First elliptic curve multiplication means for calculating the public key T _i = z _i · G above, means for storing the secret key z _i , and a hash function for calculating a hash function H (m) with the message m as a variable R = (r _x , r _y ) = k · G is calculated on the elliptic curve E _p using the calculation means, the second random number generation means for generating the random number k, and the k and the p, a and G. S ₁ = r _a modq ′ and s ₂ = (k / using the second elliptic curve multiplication means for performing the above, z _i , H (m), R, k, and public information q ′.
(H (m) + z _i s ₁ )) modulo multiplication / division means for calculating modq, the message m, and the signature (s) as the signature for the message m.

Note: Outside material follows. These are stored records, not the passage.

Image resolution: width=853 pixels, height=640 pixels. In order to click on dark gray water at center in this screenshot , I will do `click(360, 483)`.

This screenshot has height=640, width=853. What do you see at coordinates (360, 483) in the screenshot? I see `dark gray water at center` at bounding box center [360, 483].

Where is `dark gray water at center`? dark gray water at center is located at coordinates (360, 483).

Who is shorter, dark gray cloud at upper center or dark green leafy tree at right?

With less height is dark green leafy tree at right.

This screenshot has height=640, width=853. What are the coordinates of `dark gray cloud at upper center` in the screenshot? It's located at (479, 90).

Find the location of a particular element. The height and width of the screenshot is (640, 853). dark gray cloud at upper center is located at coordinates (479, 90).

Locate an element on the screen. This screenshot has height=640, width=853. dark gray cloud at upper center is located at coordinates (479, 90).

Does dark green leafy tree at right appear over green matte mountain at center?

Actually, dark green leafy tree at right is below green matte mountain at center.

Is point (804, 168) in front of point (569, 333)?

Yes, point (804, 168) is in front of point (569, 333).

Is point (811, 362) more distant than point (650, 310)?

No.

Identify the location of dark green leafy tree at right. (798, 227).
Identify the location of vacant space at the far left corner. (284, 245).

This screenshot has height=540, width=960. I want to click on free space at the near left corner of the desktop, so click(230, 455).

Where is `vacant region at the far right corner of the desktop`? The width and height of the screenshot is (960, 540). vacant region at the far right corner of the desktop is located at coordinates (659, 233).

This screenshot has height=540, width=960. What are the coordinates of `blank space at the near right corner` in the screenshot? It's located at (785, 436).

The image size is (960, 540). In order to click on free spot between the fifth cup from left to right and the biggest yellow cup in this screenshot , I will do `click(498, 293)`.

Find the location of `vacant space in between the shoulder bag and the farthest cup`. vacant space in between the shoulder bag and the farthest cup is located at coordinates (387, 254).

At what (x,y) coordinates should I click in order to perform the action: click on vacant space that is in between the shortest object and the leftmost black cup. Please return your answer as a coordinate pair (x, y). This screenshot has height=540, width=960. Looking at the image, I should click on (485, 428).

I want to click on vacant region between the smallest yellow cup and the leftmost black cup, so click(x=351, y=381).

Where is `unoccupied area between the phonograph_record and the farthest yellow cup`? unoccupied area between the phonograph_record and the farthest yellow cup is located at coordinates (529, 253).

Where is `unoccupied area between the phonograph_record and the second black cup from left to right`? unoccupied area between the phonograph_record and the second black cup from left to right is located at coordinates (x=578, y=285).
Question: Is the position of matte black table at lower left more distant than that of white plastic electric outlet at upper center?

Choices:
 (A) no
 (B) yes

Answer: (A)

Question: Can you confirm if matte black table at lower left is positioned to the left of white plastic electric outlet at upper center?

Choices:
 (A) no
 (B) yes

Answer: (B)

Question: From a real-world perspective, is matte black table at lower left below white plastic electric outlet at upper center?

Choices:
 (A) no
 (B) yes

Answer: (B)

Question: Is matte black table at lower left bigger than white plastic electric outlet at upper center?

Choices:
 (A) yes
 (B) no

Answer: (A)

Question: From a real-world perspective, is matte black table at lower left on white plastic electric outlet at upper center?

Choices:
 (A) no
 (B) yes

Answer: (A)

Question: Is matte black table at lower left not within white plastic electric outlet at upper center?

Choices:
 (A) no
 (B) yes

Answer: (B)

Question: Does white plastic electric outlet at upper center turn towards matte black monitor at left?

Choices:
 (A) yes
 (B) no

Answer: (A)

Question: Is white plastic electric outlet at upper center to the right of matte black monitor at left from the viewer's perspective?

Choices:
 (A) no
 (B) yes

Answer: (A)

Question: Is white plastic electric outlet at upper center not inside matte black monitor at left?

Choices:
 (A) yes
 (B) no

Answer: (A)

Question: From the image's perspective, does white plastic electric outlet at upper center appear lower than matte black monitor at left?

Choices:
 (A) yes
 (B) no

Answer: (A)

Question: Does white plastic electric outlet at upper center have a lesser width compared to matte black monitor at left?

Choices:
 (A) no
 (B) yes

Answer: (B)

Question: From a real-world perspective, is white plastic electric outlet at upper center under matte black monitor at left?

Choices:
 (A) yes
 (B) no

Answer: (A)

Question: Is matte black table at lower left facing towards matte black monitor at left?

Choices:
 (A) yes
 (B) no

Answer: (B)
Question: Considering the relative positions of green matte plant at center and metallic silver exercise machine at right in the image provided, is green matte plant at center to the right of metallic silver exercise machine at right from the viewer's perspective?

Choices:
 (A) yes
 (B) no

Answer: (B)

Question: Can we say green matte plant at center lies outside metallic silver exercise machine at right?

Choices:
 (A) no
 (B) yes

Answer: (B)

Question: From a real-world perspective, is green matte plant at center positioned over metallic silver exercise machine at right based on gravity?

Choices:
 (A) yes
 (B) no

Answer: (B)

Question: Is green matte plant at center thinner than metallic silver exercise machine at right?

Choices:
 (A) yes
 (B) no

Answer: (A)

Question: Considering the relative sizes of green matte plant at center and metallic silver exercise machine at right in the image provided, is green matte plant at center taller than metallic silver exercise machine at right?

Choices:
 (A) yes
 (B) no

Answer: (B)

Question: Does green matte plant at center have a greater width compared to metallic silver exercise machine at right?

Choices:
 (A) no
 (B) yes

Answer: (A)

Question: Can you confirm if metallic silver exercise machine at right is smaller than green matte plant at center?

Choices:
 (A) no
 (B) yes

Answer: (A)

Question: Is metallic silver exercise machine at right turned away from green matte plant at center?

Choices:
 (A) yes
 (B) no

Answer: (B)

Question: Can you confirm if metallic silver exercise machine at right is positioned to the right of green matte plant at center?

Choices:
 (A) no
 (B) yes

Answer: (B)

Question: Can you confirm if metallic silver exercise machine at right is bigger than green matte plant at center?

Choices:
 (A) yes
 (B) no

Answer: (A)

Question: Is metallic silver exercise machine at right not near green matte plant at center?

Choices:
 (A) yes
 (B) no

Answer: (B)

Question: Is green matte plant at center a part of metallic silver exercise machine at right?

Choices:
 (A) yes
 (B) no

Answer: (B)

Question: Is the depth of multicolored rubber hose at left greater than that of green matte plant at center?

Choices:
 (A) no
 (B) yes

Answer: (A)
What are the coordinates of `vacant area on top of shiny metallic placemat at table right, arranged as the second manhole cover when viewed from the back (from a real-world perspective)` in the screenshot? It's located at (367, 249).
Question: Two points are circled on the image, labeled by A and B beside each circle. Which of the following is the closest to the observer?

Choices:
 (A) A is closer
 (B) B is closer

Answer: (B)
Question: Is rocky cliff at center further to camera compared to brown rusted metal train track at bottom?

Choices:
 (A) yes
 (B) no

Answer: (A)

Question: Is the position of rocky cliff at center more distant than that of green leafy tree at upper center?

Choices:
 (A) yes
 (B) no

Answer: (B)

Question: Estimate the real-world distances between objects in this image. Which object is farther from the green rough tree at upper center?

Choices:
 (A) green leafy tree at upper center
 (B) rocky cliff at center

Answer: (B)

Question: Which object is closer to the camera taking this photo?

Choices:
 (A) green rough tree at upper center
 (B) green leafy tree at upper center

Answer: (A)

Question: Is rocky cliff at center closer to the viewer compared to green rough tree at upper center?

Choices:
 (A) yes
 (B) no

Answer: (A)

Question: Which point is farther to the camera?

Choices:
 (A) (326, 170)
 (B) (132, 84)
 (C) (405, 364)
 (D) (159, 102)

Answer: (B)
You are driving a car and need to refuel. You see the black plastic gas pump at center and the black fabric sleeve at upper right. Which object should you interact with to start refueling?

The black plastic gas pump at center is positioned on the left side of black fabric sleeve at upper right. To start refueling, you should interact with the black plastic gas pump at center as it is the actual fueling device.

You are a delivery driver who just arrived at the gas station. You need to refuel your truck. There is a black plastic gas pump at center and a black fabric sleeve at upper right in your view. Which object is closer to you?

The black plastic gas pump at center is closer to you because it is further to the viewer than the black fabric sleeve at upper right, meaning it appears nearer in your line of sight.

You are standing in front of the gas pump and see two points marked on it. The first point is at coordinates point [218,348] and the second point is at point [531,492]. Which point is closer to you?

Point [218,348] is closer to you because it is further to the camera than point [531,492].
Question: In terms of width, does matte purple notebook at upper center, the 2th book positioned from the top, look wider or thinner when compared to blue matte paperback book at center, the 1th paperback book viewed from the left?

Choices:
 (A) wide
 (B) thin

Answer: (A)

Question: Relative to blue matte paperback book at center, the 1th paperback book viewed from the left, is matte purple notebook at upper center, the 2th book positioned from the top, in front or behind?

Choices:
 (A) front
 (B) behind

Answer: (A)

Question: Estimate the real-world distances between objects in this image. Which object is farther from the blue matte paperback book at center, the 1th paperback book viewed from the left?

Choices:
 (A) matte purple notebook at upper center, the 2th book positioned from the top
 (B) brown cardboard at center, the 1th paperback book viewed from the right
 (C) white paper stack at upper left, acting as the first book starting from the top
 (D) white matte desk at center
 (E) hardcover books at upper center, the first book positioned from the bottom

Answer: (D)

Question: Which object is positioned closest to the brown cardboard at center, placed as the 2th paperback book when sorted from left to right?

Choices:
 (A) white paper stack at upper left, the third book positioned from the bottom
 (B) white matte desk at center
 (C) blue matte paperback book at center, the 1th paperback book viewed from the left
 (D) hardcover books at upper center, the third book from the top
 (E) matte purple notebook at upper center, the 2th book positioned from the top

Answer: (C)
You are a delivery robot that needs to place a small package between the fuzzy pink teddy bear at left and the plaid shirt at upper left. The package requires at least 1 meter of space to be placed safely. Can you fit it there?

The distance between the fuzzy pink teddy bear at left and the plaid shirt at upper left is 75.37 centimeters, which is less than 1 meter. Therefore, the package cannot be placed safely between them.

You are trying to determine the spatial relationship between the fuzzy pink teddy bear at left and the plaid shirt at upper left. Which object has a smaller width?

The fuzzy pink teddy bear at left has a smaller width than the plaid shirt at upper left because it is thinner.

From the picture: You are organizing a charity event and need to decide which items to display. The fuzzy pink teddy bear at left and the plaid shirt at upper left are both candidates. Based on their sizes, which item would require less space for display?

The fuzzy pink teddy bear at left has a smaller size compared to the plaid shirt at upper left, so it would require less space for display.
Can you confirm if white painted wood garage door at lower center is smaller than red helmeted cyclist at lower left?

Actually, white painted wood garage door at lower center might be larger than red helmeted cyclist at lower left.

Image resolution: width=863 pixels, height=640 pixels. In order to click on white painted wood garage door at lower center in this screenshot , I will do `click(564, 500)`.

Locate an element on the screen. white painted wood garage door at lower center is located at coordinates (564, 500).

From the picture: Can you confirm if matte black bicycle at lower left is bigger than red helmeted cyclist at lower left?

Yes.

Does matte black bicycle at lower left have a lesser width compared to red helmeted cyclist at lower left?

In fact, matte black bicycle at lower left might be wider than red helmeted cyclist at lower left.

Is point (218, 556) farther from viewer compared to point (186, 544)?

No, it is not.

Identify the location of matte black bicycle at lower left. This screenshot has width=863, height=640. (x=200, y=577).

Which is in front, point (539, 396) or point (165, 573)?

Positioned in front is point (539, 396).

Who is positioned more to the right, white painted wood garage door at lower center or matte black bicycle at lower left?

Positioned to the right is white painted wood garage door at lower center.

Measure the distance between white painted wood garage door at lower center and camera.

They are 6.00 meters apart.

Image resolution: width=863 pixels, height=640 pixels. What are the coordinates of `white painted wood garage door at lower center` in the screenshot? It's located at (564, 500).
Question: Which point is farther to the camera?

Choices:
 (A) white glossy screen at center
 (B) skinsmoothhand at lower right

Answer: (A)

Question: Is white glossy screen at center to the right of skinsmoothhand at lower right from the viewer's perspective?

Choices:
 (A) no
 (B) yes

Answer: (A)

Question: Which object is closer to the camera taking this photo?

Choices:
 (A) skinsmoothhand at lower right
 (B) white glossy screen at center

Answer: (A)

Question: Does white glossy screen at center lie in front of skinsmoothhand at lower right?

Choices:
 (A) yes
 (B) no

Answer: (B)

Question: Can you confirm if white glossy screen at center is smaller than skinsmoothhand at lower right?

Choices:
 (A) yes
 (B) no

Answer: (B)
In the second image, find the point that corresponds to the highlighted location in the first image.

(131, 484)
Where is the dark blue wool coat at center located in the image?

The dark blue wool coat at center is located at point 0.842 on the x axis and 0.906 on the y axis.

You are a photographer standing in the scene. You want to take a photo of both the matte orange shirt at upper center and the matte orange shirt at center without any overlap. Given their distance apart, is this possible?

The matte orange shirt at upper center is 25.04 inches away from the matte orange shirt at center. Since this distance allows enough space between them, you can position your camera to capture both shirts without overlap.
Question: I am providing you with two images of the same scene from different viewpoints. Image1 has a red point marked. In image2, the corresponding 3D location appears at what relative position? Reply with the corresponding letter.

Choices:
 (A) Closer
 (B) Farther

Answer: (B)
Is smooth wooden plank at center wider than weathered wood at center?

₁ , s ₂ ) and a means for transmitting to the verifier, and a signer device for digital signature, comprising: 3. A hash function calculating means for calculating a hash function H (m) using the received message m as a variable, the H (m), public information q, and the signatures s ₁ , s received together with the message m. ₂ ) and using u ₁ = H
(M) s ₁ modq, u ₂ = s ₁ s ₂ modulo multiplication means for calculating, q ₁ and u ₂ , the public information p, a and G, and the public key T _i corresponding to the signer. On the elliptic curve E _p using R ′ = (r
_x ′, r _y ′) = u ₁ · G + u ₂ · T _i , elliptic curve addition / multiplication means, and comparison means for comparing whether or not r _x ′ and s ₁ match. A digital signature verifier device provided.